A jury from the Pittsburgh area will determine Bill Cosby's fate at his sexual assault trial, scheduled to begin in June, the state Supreme Court ruled Monday.
In a one-paragraph order issued weeks after a Montgomery County judge granted a request that jurors be selected from a different county, Chief Justice Thomas G. Saylor said jurors would be chosen in Allegheny County.
The jurors will return to Montgomery County, where Judge Steven T. O'Neill has said they will be sequestered for the duration of the trial. No date for jury selection in Pittsburgh has been scheduled.
Cosby's lawyers had successfully sought an out-of-town jury pool, citing media coverage of the case and noting that the investigation into Cosby became an issue in the 2015 race for Montgomery County district attorney.
They said a jury should be pulled from an urban center with "more diverse and opposing viewpoints."
A spokesman for the Supreme Court said at the time that the court does not typically take requests from lawyers into consideration or select counties that border the county hosting the trial.
Allegheny, with a population of 1.2 million, is the second-largest county in the state. Pittsburgh is its county seat.
Allegheny County's population is 82 percent white, slightly higher than the 80 percent of Montgomery, the third most-populous in the state at 800,000, according to the Census Bureau. African Americans constitute 14.9 percent of Allegheny County's population, compared with 8.9 percent in Montgomery County.

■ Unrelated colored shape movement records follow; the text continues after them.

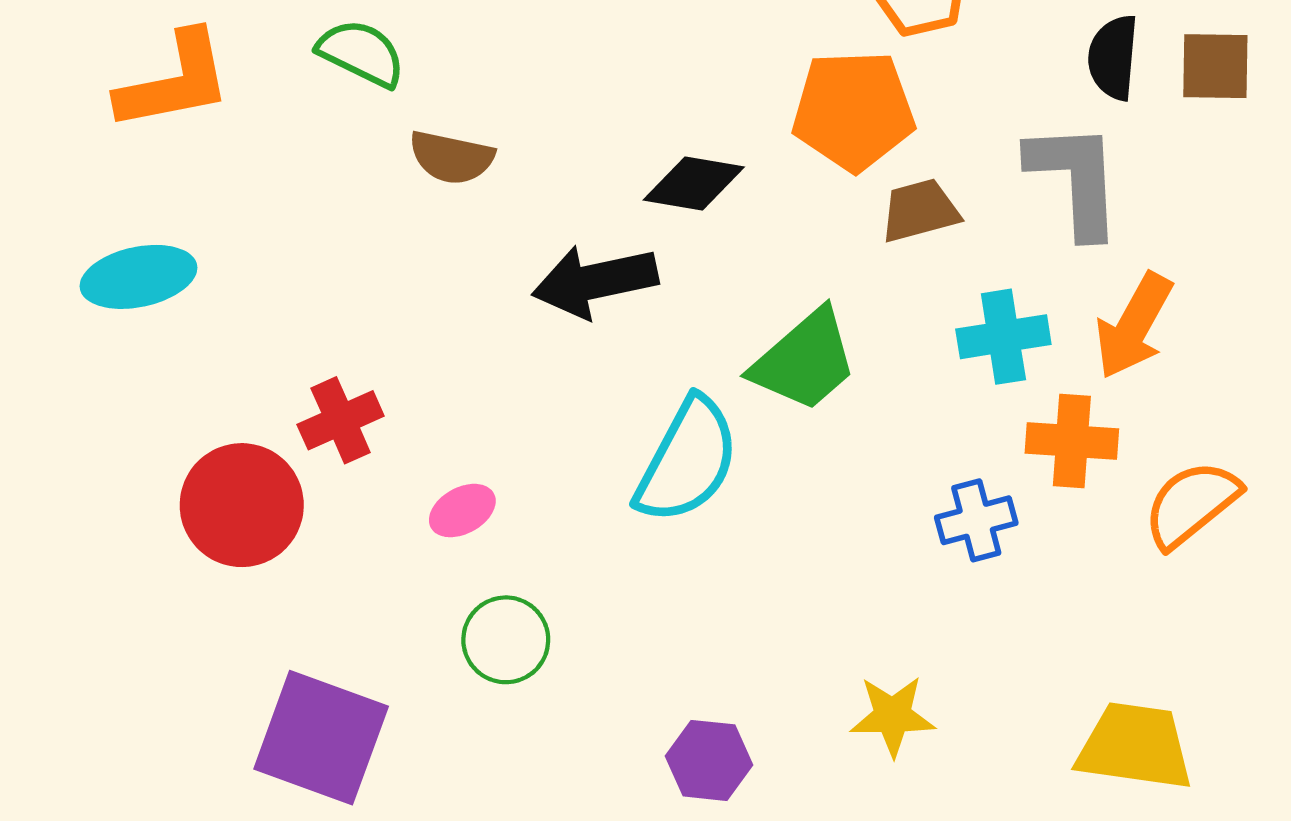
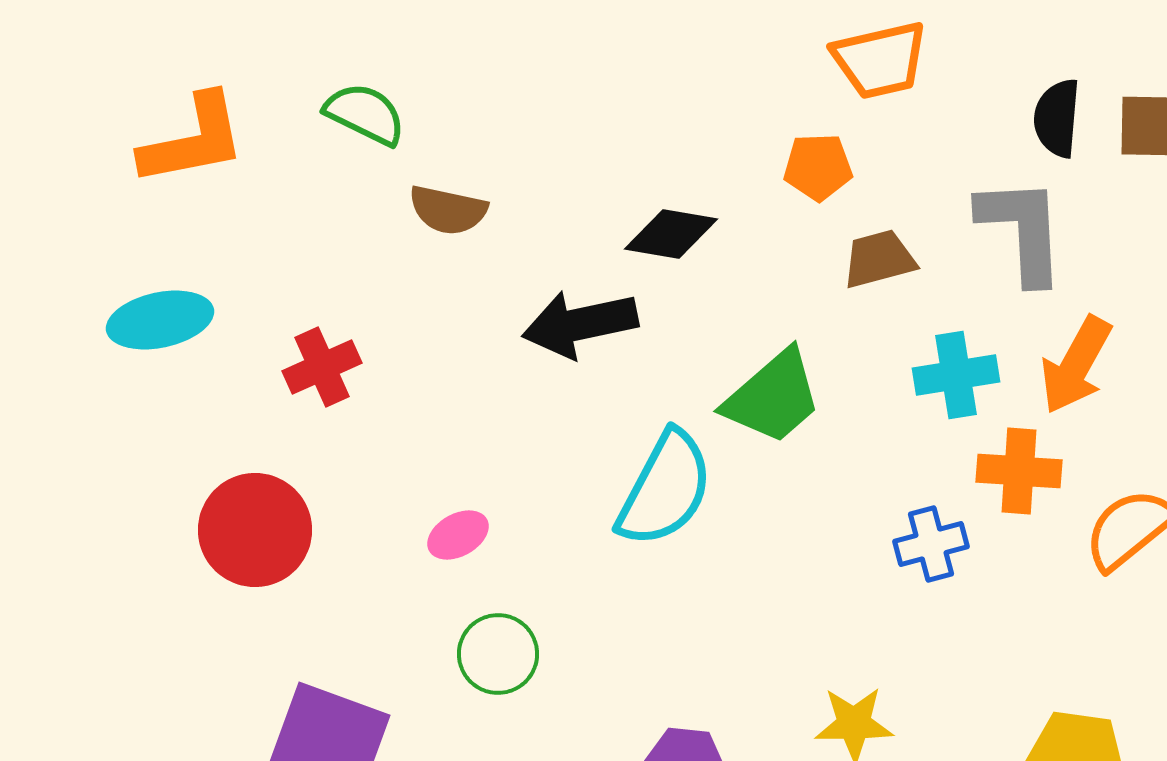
orange pentagon: (853, 111) -> (818, 167), size x0.6
red cross: (341, 420) -> (322, 367), moved

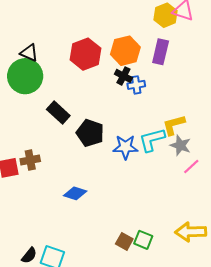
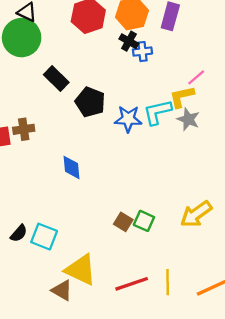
pink line: (191, 167) -> (196, 77), moved
blue diamond: (75, 193) -> (71, 167), turned 65
yellow arrow: (191, 232) -> (196, 214), turned -36

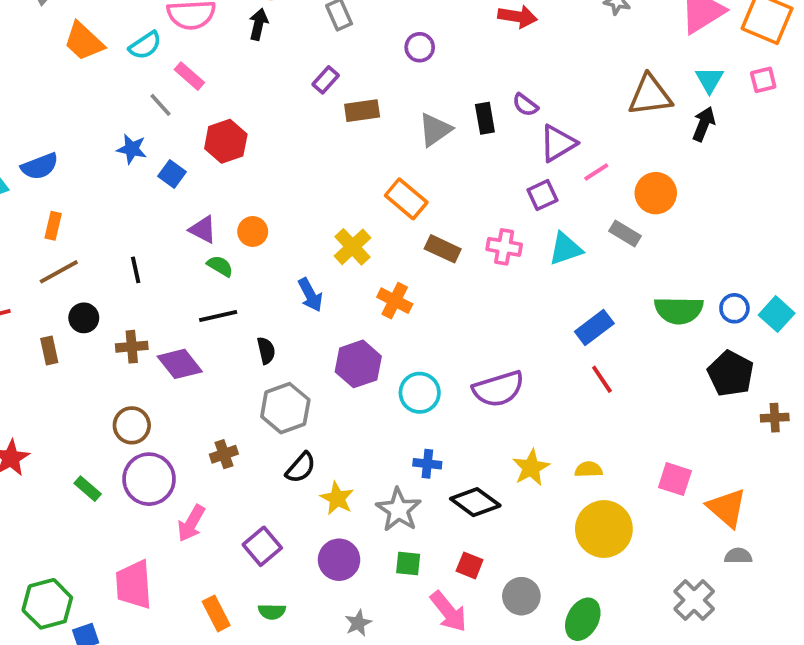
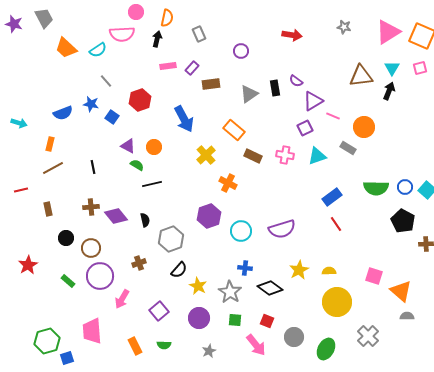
pink rectangle: (189, 76) -> (168, 66), moved, turned -49
blue semicircle: (40, 166) -> (63, 113), moved
pink line: (596, 172) -> (333, 116), turned 56
blue arrow: (310, 295) -> (184, 119), moved, size x1.5
black line: (218, 316) -> (152, 184), moved
black circle: (84, 318) -> (66, 238), moved
black semicircle: (266, 351) -> (145, 220), moved
gray cross: (694, 600) -> (368, 336), moved

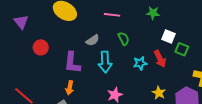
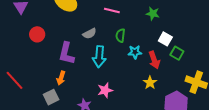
green semicircle: (124, 39) -> (120, 36), turned -152
cyan star: (140, 63) -> (135, 52), moved
yellow star: (159, 93) -> (150, 83), moved

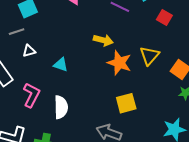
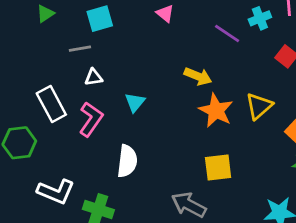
cyan triangle: (61, 65) -> (135, 102), turned 42
pink L-shape: (31, 95) -> (91, 119), moved

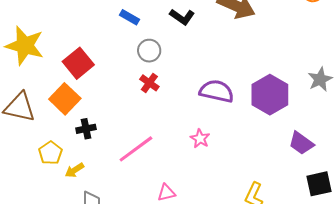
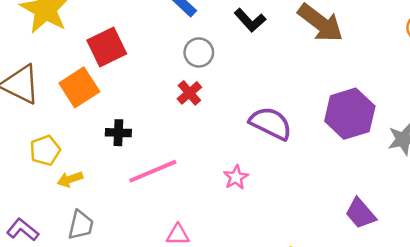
purple hexagon: (270, 95) -> (350, 114), moved
black cross: (86, 129) -> (118, 133), moved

Cosby, 79, is charged with aggravated indecent assault, accused of drugging and molesting Temple University employee Andrea Constand at his home in Cheltenham in 2004. His trial is scheduled to begin June 5 in Norristown.
A spokesman for Cosby declined to comment Monday evening. A spokeswoman for Montgomery County District Attorney Kevin R. Steele, who did not oppose the defense request to have outside jurors hear the case, did not immediately respond to a message seeking comment.